The tendency to get to the obvious cases first may not positively mislead us, but it does have an effect on how science proceeds. An example that springs to mind turned up in an 2010 article for the New Yorker that occasioned eye-rolling from most working scientists, by Jonah Lehrer (he of the manufactured Bob Dylan quotes, self- and nonself-plagiarism, and general loose attitude towards actual facts). Lehrer described a so-called “decline effect,” in which scientific results become weaker over time, and repeated attempts to replicate them.
One of Lehrer’s case studies for the decline effect was the history of “fluctuating asymmetry,” in which sexual selection manifests as a (usually) female preference for more symmetrical (usually) males—the idea being that greater symmetry indicates more perfect development, and is a proxy for greater genetic and conditional fitness. This effect was first documented in a study showing that male barn swallows with longer, more symmetrical tails had more mating success. Barn swallows seem, in retrospect, like a pretty good case in which to notice an effect of female preference on male ornamentation. Subsequent studies found similar effects in other species, as Lehrer describes it, but as the years progressed more and more studies in new species looked for fluctuating asymmetry and failed to find it.
This may be an effect of publication bias, journals eager to publish results documenting an interesting new phenomenon, but not so much in negative findings until the trendy new buzzword is old hat and it becomes more interesting to start showing when it doesn’t apply. But I think it also has something to do with the sieve of scientific attention.

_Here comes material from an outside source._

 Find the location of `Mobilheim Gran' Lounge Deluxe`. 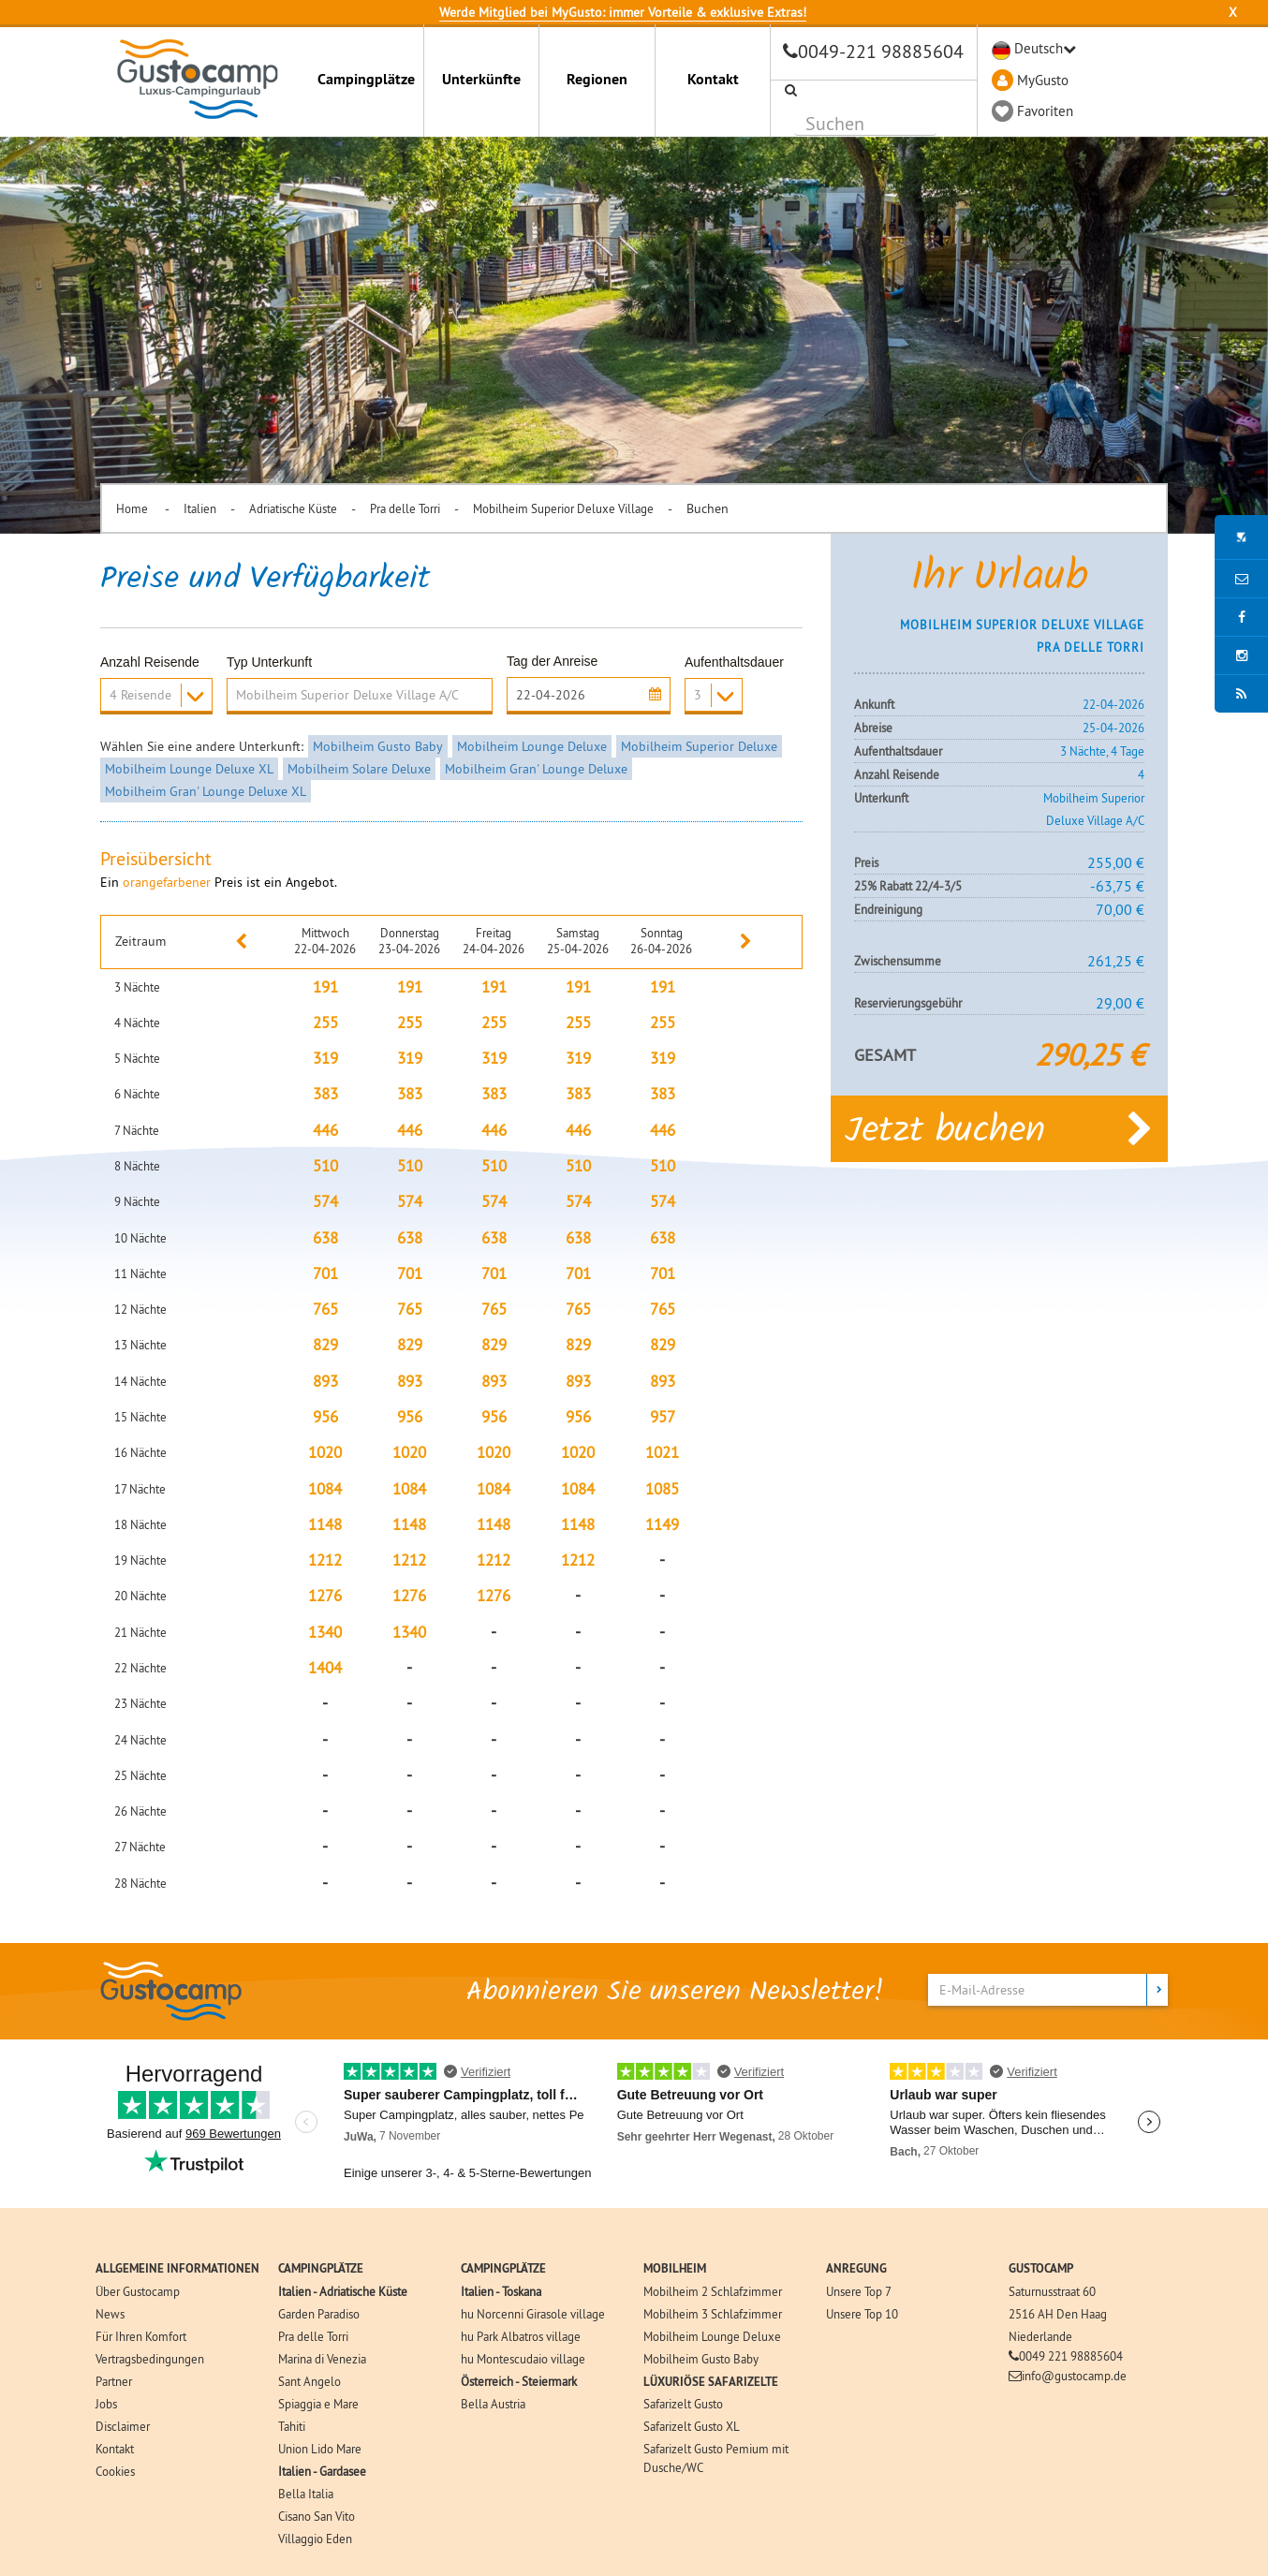

Mobilheim Gran' Lounge Deluxe is located at coordinates (536, 768).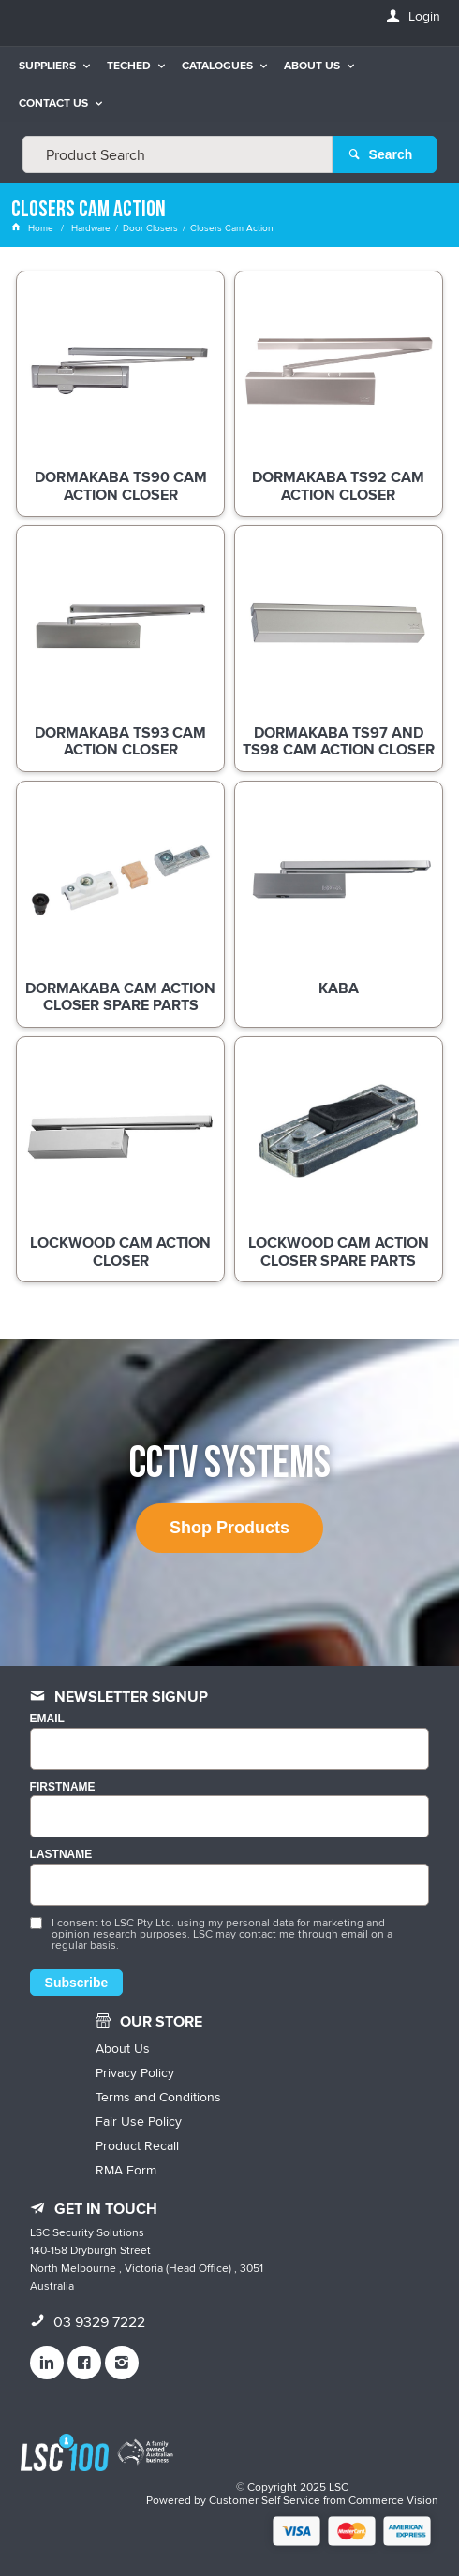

Scientists come up with new hypotheses when they’re struck by something that obviously needs explaining, in whatever critter or system they study. It shouldn’t be surprising that the first documentation of a particular physical or biological process would be one of the strongest—and then, as other scientists read about the new concept and think about whether it applies in their own work, a round of cases emerge in which the new concept turns out to be a pretty good fit. But as time passes, the concept becomes well known, and more and more authors invoke when they’ve found a pattern that could be consistent, but maybe isn’t a perfectly satisfactory fit.

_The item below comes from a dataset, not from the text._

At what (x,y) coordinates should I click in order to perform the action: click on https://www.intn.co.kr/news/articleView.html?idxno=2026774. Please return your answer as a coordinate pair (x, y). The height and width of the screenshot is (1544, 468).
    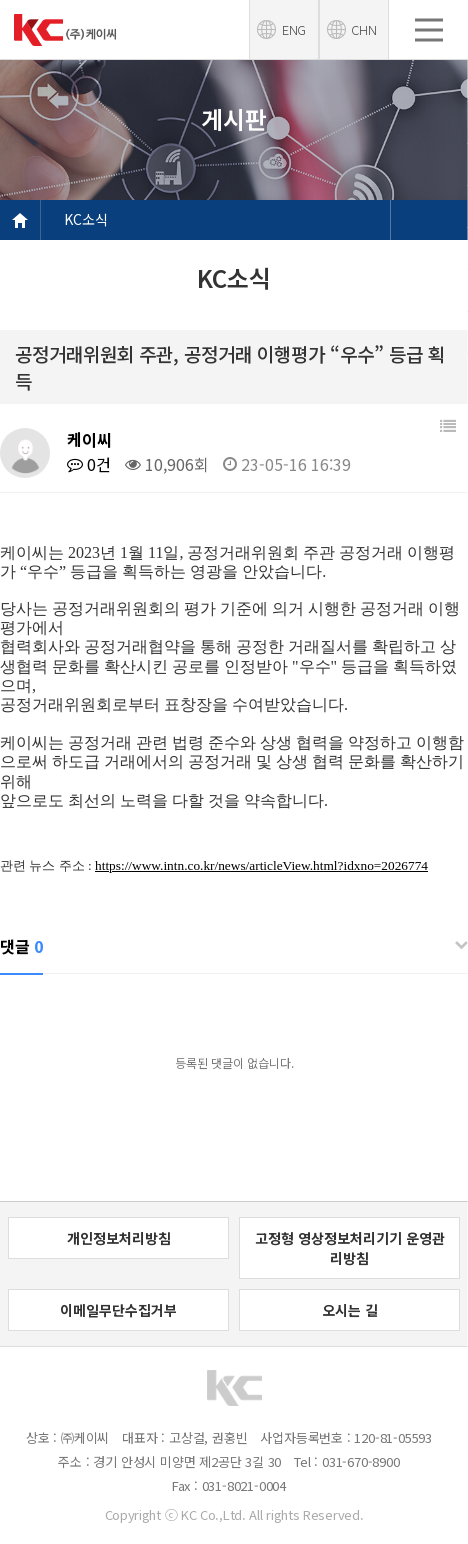
    Looking at the image, I should click on (261, 865).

And this isn’t necessarily a problem! But it is something to keep in mind, as we survey the scientific literature to try and build a collective understanding of processes that have been studied over and over by different authors, in different labs, using different models and study systems. What we can find out, with our favorite versions of glow-in-the-dark worms, may be limited by the very things that make them interesting in the first place.
Chelo IM, J Nédli, I Gordo, and H Teotónio. 2013. An experimental test on the probability of extinction of new genetic variants. Nature Communications. 4:2417. doi: 10.1038/ncomms3417.
Haldane JBS, 1927. A mathematical theory of natural and artificial selection, part V: Selection and mutation. Proc. Camb. Philol. Soc. 23:838–844. doi: 10.1017/S0305004100015644.
Møller AP. 1992. Female swallow preference for symmetrical male sexual ornaments. Nature. 357:238-240 doi:10.1038/357238a0.
Yoder JB, CI Smith, DJ Rowley, WKW Godsoe, CS Drummond, and O Pellmyr. 2013. Gene flow in Joshua tree (Yucca brevifolia) populations shaped by the consequences of pollinator divergence. Journal of Evolutionary Biology. 26: 1220-1233. doi: 10.1111/jeb.12134.